This story was entered into Writing Magazine’s 750-word short story competition in 2015 and went on to win first prize.
She came to see me again yesterday. That nice woman. She keeps telling me her name but I can’t remember it. I think she’s one of those do-gooders. She’s really kind though, comes twice a week to see me, reads to me, brings me chocolate and magazines. I wish I could remember her name…
I don’t know how long I’ve been here. I keep asking them, the nurses, but I forget what they say. I should write things down. I think it must be at least a year because the Christmas decorations are up again, like they were when I first came here. Or could it be two years? I’m not sure. When you get to my age, Christmases all merge into one.
It was different when I was young. Oh, yes, Christmas was a magical time then, especially when my Fred was still alive and our Susan was little.
Ah, Susan! My lovely daughter. I wonder what’s happened to her. Haven’t seen her in months. She used to be such a good daughter. Maybe she’s moved away and forgotten to tell me. Or perhaps she did tell me and it’s slipped my mind – I really must start writing things down. Perhaps her car’s broken down and she can’t get here. Yes, that’ll be it. But she could get a bus, couldn’t she? They stop right outside the door of this place. I can see the bus stop from my window. Sometimes I spend hours watching people getting on and getting off the bus.

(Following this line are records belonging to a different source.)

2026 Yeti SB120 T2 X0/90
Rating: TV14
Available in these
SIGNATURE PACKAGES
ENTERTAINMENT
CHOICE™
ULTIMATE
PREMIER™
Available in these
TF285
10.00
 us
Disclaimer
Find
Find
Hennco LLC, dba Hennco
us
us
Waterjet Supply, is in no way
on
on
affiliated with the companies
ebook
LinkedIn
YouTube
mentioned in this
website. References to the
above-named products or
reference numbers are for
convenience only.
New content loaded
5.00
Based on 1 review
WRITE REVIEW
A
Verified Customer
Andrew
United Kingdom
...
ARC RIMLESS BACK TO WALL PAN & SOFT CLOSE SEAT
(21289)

When she came to see me yesterday, that nice woman, she seemed a bit sad. Kept holding my hand and looking concerned. I said to her, my daughter Susan used to look at me like that sometimes, like there was something on her mind that she didn’t want to talk about.

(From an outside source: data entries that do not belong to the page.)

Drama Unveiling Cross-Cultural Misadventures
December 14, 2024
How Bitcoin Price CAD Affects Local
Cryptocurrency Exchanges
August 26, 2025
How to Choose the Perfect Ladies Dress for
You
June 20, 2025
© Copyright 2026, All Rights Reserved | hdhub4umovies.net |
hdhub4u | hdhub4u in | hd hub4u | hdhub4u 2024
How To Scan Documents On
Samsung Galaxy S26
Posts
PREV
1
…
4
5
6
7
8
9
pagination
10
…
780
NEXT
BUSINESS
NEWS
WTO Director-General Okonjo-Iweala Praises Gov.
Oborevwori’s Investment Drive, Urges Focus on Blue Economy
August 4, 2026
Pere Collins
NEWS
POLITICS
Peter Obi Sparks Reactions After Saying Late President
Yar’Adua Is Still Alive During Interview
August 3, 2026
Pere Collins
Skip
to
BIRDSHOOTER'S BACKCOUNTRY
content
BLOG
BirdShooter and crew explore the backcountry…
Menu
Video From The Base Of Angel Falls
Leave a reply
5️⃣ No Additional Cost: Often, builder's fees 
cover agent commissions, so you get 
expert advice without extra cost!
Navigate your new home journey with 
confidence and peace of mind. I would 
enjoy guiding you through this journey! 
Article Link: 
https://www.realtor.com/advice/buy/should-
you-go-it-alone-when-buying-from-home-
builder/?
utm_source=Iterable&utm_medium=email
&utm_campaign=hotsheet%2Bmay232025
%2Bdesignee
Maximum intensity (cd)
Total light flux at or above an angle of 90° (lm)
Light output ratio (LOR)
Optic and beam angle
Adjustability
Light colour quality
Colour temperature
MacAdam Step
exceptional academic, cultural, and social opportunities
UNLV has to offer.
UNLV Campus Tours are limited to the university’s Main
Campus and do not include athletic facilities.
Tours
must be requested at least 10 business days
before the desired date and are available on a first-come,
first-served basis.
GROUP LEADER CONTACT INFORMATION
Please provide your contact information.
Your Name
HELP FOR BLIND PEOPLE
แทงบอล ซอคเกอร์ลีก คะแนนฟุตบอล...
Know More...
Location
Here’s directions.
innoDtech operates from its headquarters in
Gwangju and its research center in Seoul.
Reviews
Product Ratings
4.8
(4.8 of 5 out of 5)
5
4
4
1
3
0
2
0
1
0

In my day, girls looked after their mums. I certainly did. My mum eventually went into one of those awful nursing home places. I can still remember the sound your footsteps made on the lino and the stench of cabbage and disinfectant. You wouldn’t catch me in a place like that, full of old people drinking weak tea and shuffling about in cardigans and slippers! I visited my mum every day, sat with her, sometimes washed her hair, even did her laundry – well, there’s no way I was having her knickers washed with everyone else’s! No, I looked after her until the day she died. Bless her.
But not my Susan. She’s obviously got better things to do than to visit her old mum once in a while. I do miss her.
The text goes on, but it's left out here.